Alors que la règle dite de la moyenne figure en des termes on ne peut plus clairs au sein de la loi de finances pour 2017, l’administration fiscale vient d’en restreindre considérablement la portée à l’occasion de la publication de sa doctrine.

L’administration fiscale dispose-t-elle d’un tel pouvoir ? Certainement pas, comme vous aurez pu le deviner sur la base de nos précédents bulletins (consultables ici et ici).

LA POSITION DE L'ADMINISTRATION FISCALE

L’ajout d’une condition non-prévue par la loi

La règle de la moyenne est prévue dans la loi de finances pour 2017 en ces termes : « (les dépenses de travaux) sont retenues, pour la détermination du revenu net foncier imposable de l'année 2019, à hauteur de la moyenne des montants respectivement supportés au titre de ces mêmes dépenses en 2018 et en 2019 ».

La doctrine fiscale commentant ces dispositions les paraphrase globalement avant de préciser que « La prise en compte des dépenses de travaux supportées en 2018 sur un bien locatif pour la détermination du revenu net foncier imposable de l’année 2019 au titre de la règle de la moyenne est conditionnée à l’affectation de ce bien en 2019 à la location dans la catégorie des revenus fonciers. A défaut, en l’absence de revenu net foncier imposable au titre de 2019 pour ce bien, la règle de la moyenne ne trouve pas à s’appliquer en 2019. ».

Si la nécessaire affectation du bien à la location nue est une condition nécessaire ne soulevant aucun débat, assimiler cette notion d’affectation à une mise en location effective, et fiscalement positive de surcroît, consiste en revanche à ajouter une condition non-prévue par la loi fiscale.

Les situations obérées par cette condition

Alors que la loi fiscale n’opère aucune distinction parmi les immeubles concernés par l’application de cette règle de la moyenne, l’ajout opéré par la doctrine administrative a pour conséquence d’exclure de son bénéfice ceux d’entre eux qui, dans le courant de l’année 2019, seraient source de moins de revenus qu’ils n’ont nécessités de charges.

Concrètement, les propriétaires de tels immeubles ne subiraient donc que les effets défavorables de cette règle (i.e. l’imputation intégrale des dépenses concernées au titre de l’année 2018, sur un revenu pourtant non-fiscalité et donc sans effet fiscal) sans en avoir la contrepartie légale (i.e. l’imputation de ces mêmes dépenses pour 50% de leur montant au titre de l’année 2019).

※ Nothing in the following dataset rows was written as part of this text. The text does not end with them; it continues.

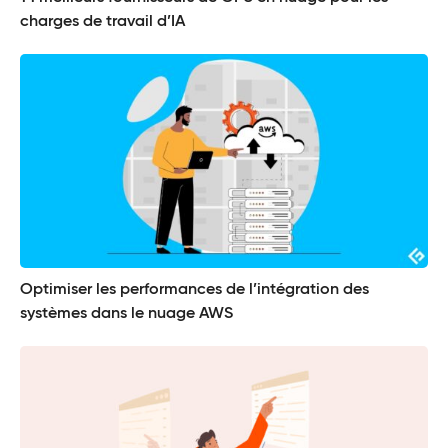
charges de travail d’IA
Optimiser les performances de l’intégration des
systèmes dans le nuage AWS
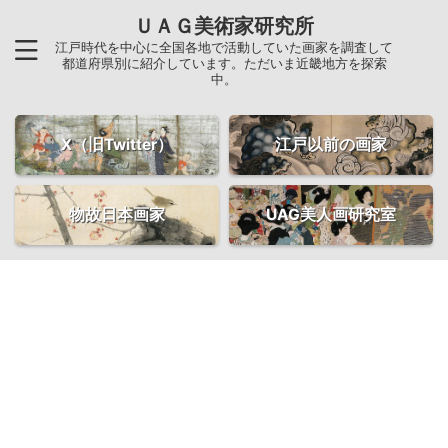
ＵＡＧ美術家研究所
江戸時代を中心に全国各地で活動していた画家を調査して
都道府県別に紹介しています。ただいま近畿地方を探索
中。
X（旧Twitter）
江戸以前の画家
物故日本画家
UAG美人画研究室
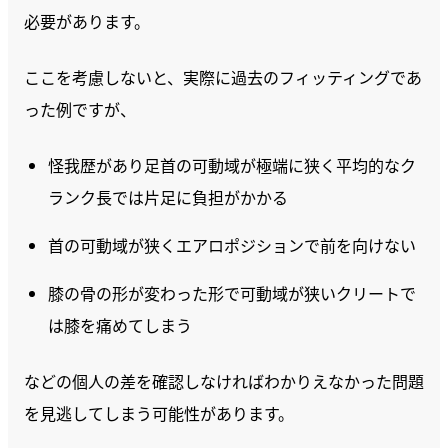
必要があります。
ここを考慮しないと、実際に過去のフィッティングであ
った例ですが、
怪我歴があり足首の可動域が極端に狭く平均的なク
ランク長では片足に負担がかかる
首の可動域が狭くエアロポジションで前を向けない
膝の骨の形が変わった形で可動域が狭いクリートで
は膝を痛めてしまう
などの個人の差を確認しなければわかりえなかった問題
を見逃してしまう可能性があります。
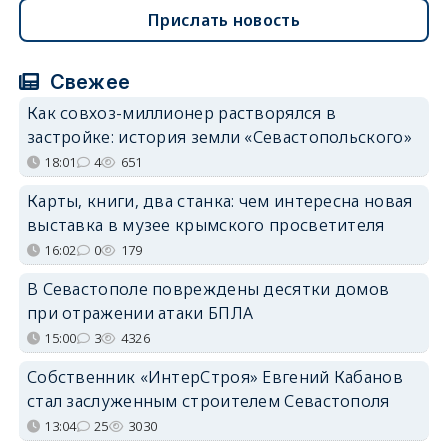
Прислать новость
Свежее
Как совхоз-миллионер растворялся в
застройке: история земли «Севастопольского»
18:01
4
651
Карты, книги, два станка: чем интересна новая
выставка в музее крымского просветителя
16:02
0
179
В Севастополе повреждены десятки домов
при отражении атаки БПЛА
15:00
3
4326
Собственник «ИнтерСтроя» Евгений Кабанов
стал заслуженным строителем Севастополя
13:04
25
3030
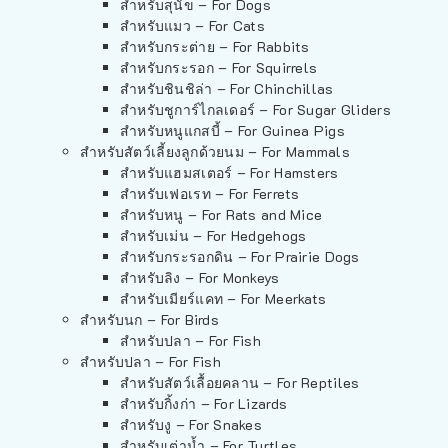
สำหรับสุนัข – For Dogs
สำหรับแมว – For Cats
สำหรับกระต่าย – For Rabbits
สำหรับกระรอก – For Squirrels
สำหรับชินชิล่า – For Chinchillas
สำหรับชูการ์ไกลเดอร์ – For Sugar Gliders
สำหรับหนูแกสบี้ – For Guinea Pigs
สำหรับสัตว์เลี้ยงลูกด้วยนม – For Mammals
สำหรับแฮมสเตอร์ – For Hamsters
สำหรับเฟอเรท – For Ferrets
สำหรับหนู – For Rats and Mice
สำหรับเม่น – For Hedgehogs
สำหรับกระรอกดิน – For Prairie Dogs
สำหรับลิง – For Monkeys
สำหรับเมียร์แคท – For Meerkats
สำหรับนก – For Birds
สำหรับปลา – For Fish
สำหรับปลา – For Fish
สำหรับสัตว์เลื้อยคลาน – For Reptiles
สำหรับกิ้งก่า – For Lizards
สำหรับงู – For Snakes
สำหรับเต่าน้ำ – For Turtles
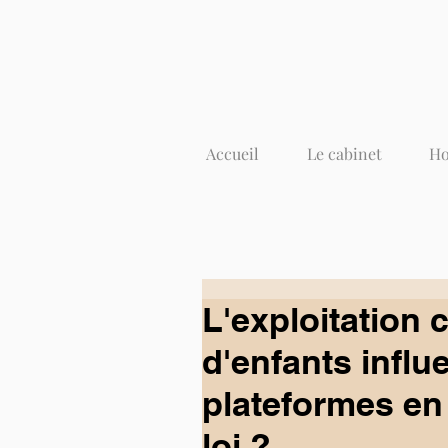
Accueil
Le cabinet
Ho
L'exploitation
d'enfants influ
plateformes en 
loi ?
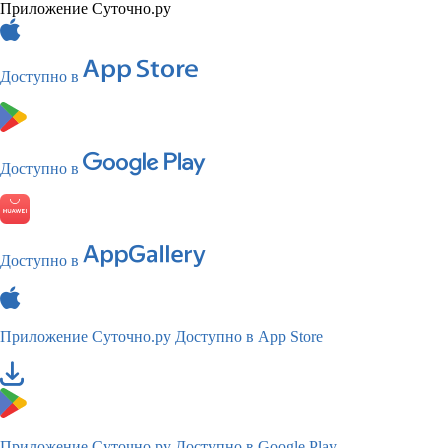
Приложение Суточно.ру
Доступно в
Доступно в
Доступно в
Приложение Суточно.ру
Доступно в App Store
Приложение Суточно.ру
Доступно в Google Play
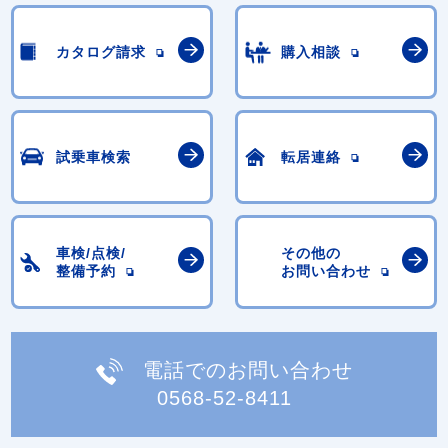
カタログ請求
購入相談
試乗車検索
転居連絡
車検/点検/
その他の
整備予約
お問い合わせ
電話でのお問い合わせ
0568-52-8411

Les situations visées peuvent se résumer aux principaux cas suivants :

  • l’immeuble ne serait pas encore mis en location dans le courant de l’année 2019, car les travaux seraient toujours en cours de réalisation ;
  • l’immeuble serait loué dans le courant de l’année 2019 (voire même dès 2018), mais le montant des charges y afférentes supportées au cours de cette même année (hypothèse d’un solde de travaux notamment) serait supérieur au montant des loyers recueillis.

UNE POSITION SANS PORTEE CONTRAIGNANTE

La doctrine administrative n’est pas la loi

L’administration fiscale ne saurait se substituer au législateur : les commentaires qu’elle rédige sur les différents textes adoptés ne constituent que son interprétation de la loi fiscale et non la loi fiscale elle-même.

Pour cette raison, il est solidement ancré en jurisprudence que l’administration fiscale ne peut fonder un redressement à raison du non-respect d’une condition prévue uniquement par sa propre doctrine (nous vous renvoyons à notre précédent bulletin pour des exemples d’annulation de redressements fondés sur de telles conditions).

La doctrine administrative est donc dépourvue d’autorité à l’égard des contribuables, étant toutefois précisé qu’elle engage néanmoins l’administration fiscale car, à l’inverse, le fait qu’un contribuable respecte une doctrine contradictoire avec la loi fera obstacle à toute possibilité de redressement (art. L80 A du LPF).

Quelle conclusion en tirer ?

Cette condition, non-prévue par la loi, ne saurait résister en justice à une argumentation juridique étayée.

Les contribuables ne doivent donc pas se laisser impressionner par l’administration fiscale, quand bien même elle leur adresserait des propositions de rectifications, car c’est bien le juge qui aura le dernier mot le cas échéant (l’administration fiscale persévérant parfois même jusqu’au Conseil d’Etat : Cf. notre précédent bulletin).

Bon à savoir

La première version du projet de loi de finances pour 2017 prévoyait que les dépenses de travaux ne pourraient être déduites, au titre de l’année 2019, que pour « 50% des montants respectivement supportés au titre de ces mêmes dépenses en 2018 et 2019 ». 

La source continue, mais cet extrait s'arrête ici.